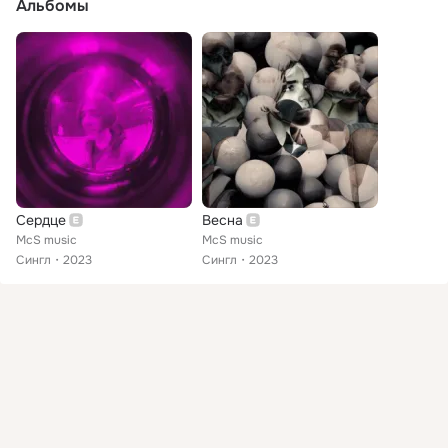
Альбомы
Сердце
Весна
McS music
McS music
Сингл
2023
Сингл
2023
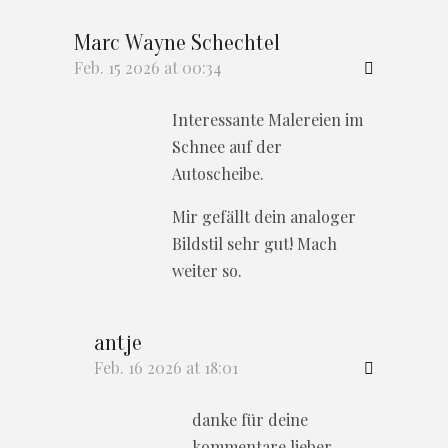
Marc Wayne Schechtel
Feb. 15 2026 at 00:34
Interessante Malereien im
Schnee auf der
Autoscheibe.
Mir gefällt dein analoger
Bildstil sehr gut! Mach
weiter so.
antje
Feb. 16 2026 at 18:01
danke für deine
kommentare lieber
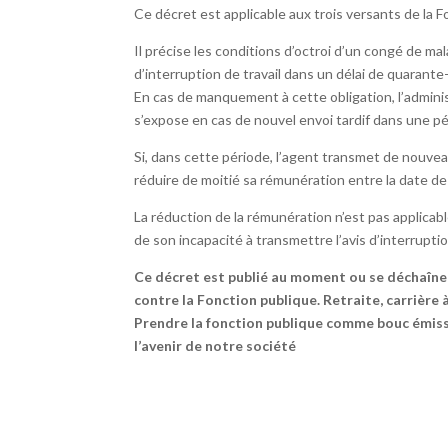
Ce décret est applicable aux trois versants de la F
Il précise les conditions d’octroi d’un congé de mal
d’interruption de travail dans un délai de quarante
En cas de manquement à cette obligation, l’administ
s’expose en cas de nouvel envoi tardif dans une p
Si, dans cette période, l’agent transmet de nouveau
réduire de moitié sa rémunération entre la date de pr
La réduction de la rémunération n’est pas applicable s
de son incapacité à transmettre l’avis d’interruption
Ce décret est publié au moment ou se déchaîne
contre la Fonction publique. Retraite, carrière à
Prendre la fonction publique comme bouc émissa
l’avenir de notre société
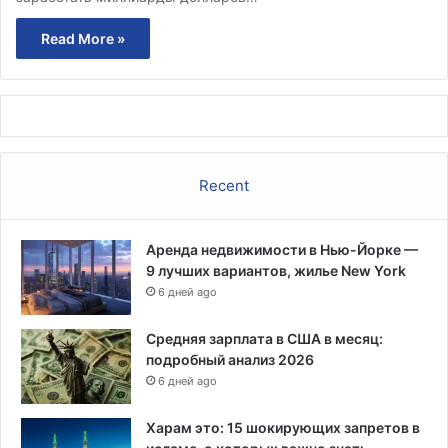
Read More »
Recent
Аренда недвижимости в Нью-Йорке —
9 лучших вариантов, жилье New York
6 дней ago
Средняя зарплата в США в месяц:
подробный анализ 2026
6 дней ago
Харам это: 15 шокирующих запретов в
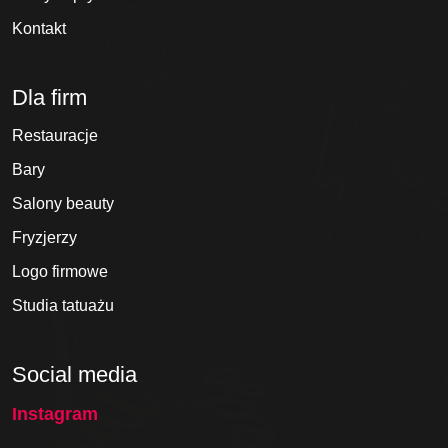
Kontakt
Dla firm
Restauracje
Bary
Salony beauty
Fryzjerzy
Logo firmowe
Studia tatuażu
Social media
Instagram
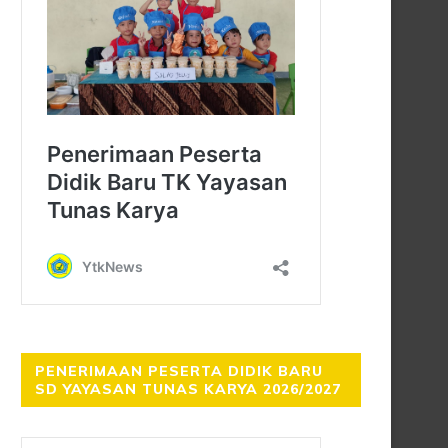
PENERIMAAN PESERTA DIDIK BARU
SD YAYASAN TUNAS KARYA 2026/2027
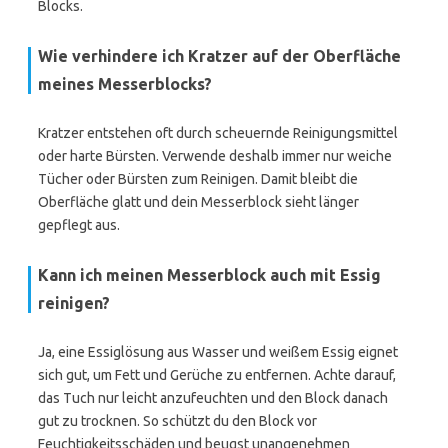
Blocks.
Wie verhindere ich Kratzer auf der Oberfläche
meines Messerblocks?
Kratzer entstehen oft durch scheuernde Reinigungsmittel
oder harte Bürsten. Verwende deshalb immer nur weiche
Tücher oder Bürsten zum Reinigen. Damit bleibt die
Oberfläche glatt und dein Messerblock sieht länger
gepflegt aus.
Kann ich meinen Messerblock auch mit Essig
reinigen?
Ja, eine Essiglösung aus Wasser und weißem Essig eignet
sich gut, um Fett und Gerüche zu entfernen. Achte darauf,
das Tuch nur leicht anzufeuchten und den Block danach
gut zu trocknen. So schützt du den Block vor
Feuchtigkeitsschäden und beugst unangenehmen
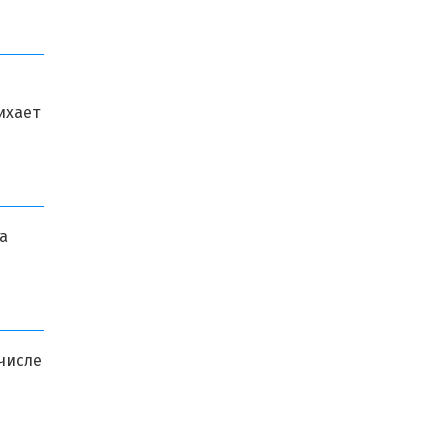
ихает
а
числе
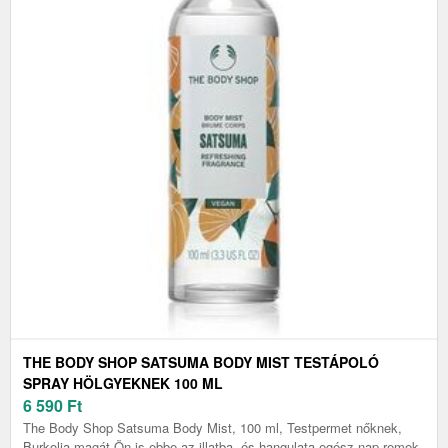
THE BODY SHOP SATSUMA BODY MIST TESTÁPOLÓ
SPRAY HÖLGYEKNEK 100 ML
6 590
Ft
The Body Shop Satsuma Body Mist, 100 ml, Testpermet nőknek,
Burkolja magát Ön is ebbe az illatba, és hangulata egész nap remek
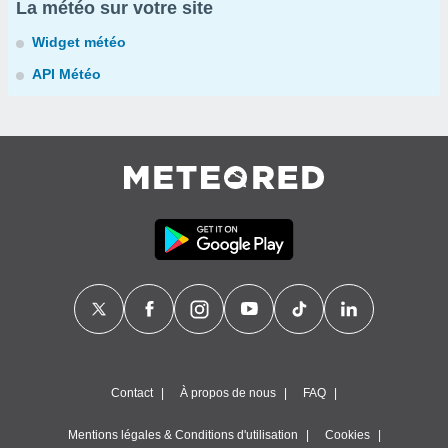
La météo sur votre site
Widget météo
API Météo
Contact
À propos de nous
FAQ
Mentions légales & Conditions d'utilisation
Cookies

:: Required work ::
Please return exactly, and only, the lines from the one containing "Tücher oder Bürsten" through the end of the records, with both end lines kept and every picture dropped.

:: Problem solution ::
Tücher oder Bürsten zum Reinigen. Damit bleibt die
Oberfläche glatt und dein Messerblock sieht länger
gepflegt aus.
Kann ich meinen Messerblock auch mit Essig
reinigen?
Ja, eine Essiglösung aus Wasser und weißem Essig eignet
sich gut, um Fett und Gerüche zu entfernen. Achte darauf,
das Tuch nur leicht anzufeuchten und den Block danach
gut zu trocknen. So schützt du den Block vor
Feuchtigkeitsschäden und beugst unangenehmen
ихает
а
числе
THE BODY SHOP SATSUMA BODY MIST TESTÁPOLÓ
SPRAY HÖLGYEKNEK 100 ML
6 590
Ft
The Body Shop Satsuma Body Mist, 100 ml, Testpermet nőknek,
Burkolja magát Ön is ebbe az illatba, és hangulata egész nap remek
La météo sur votre site
Widget météo
API Météo
Contact
À propos de nous
FAQ
Mentions légales & Conditions d'utilisation
Cookies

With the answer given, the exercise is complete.